**Your instructions**
From the entries below, gather each line containing the word "Barnmorskorna".

**Information supplied**
□ □ □ □

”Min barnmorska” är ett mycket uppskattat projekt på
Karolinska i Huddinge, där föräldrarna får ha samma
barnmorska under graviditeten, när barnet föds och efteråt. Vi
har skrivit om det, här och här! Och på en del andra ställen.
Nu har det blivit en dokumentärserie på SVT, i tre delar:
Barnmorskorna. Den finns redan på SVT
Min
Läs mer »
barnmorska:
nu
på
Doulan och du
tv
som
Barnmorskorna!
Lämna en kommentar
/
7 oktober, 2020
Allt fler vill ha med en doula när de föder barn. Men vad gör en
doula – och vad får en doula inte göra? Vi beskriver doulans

□ □ □ □

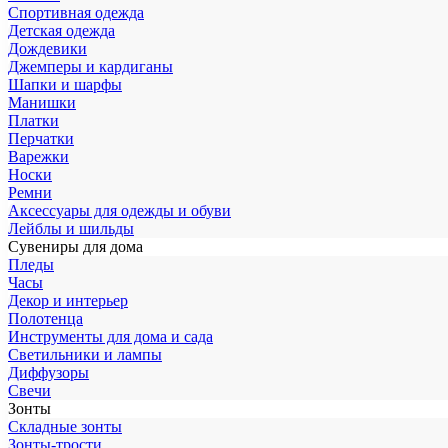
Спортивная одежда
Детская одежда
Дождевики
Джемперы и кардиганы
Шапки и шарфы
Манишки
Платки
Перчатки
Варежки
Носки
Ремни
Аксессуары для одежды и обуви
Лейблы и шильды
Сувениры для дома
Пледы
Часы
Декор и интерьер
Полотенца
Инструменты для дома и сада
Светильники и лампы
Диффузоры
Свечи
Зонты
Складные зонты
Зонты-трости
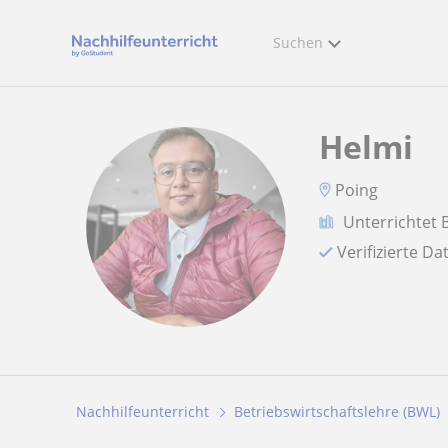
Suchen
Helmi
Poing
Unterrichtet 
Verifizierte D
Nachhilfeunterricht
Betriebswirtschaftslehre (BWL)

□ □ □ □

**Exercise output**
Barnmorskorna. Den finns redan på SVT
Barnmorskorna!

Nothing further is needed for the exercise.